### Activity:
Pull every line that includes the word "Dates" out of the data below and copy it.
[Information Boundary: Start]
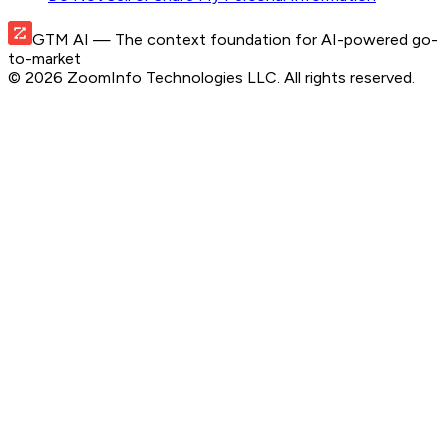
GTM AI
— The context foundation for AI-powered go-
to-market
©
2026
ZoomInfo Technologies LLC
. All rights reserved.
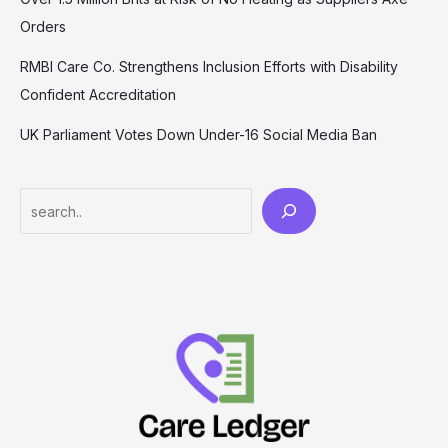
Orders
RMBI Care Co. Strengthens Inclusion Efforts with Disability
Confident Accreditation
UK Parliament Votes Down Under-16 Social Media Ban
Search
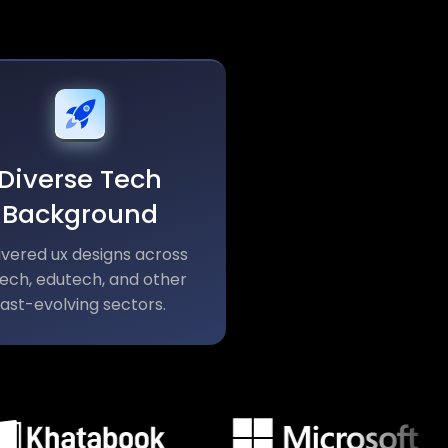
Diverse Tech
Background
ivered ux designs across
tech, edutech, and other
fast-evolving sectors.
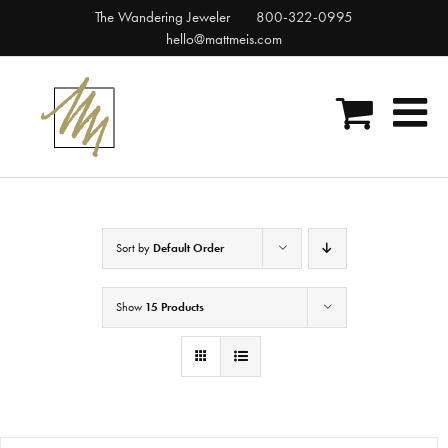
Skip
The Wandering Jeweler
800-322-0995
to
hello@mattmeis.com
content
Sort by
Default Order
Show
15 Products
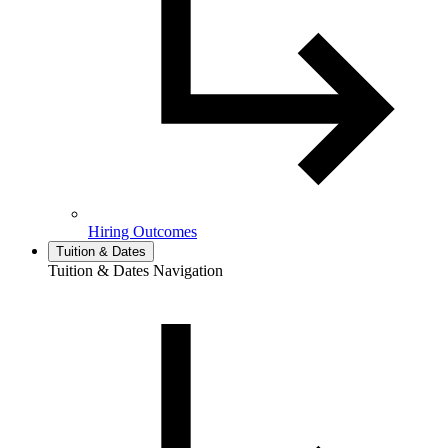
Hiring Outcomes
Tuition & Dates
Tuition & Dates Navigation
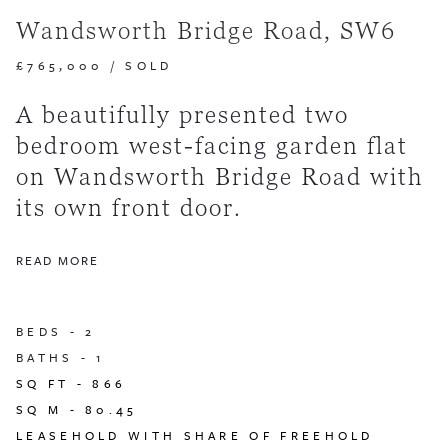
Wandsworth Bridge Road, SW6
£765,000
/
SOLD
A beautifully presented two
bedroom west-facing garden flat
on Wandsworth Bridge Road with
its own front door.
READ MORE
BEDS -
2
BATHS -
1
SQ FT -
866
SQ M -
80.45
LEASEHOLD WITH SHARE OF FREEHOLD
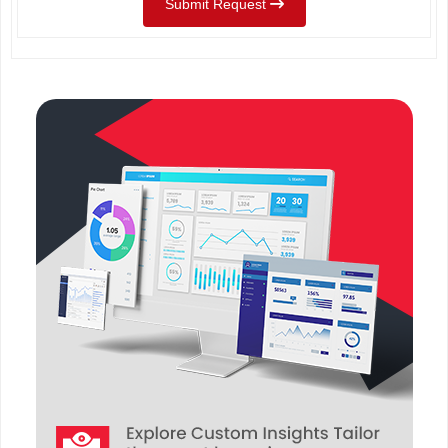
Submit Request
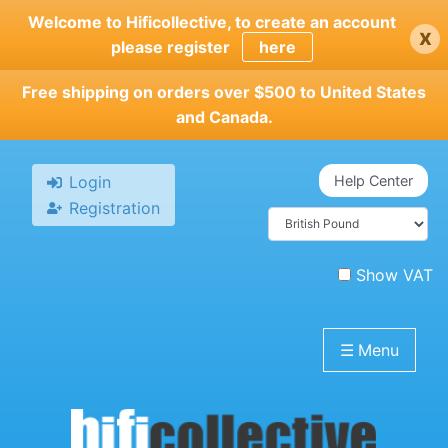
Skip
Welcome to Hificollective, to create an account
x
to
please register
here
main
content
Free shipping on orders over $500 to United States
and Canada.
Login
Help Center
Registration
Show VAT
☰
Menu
[Information Boundary: End]
### Exercise result:
Tuition & Dates
Tuition & Dates Navigation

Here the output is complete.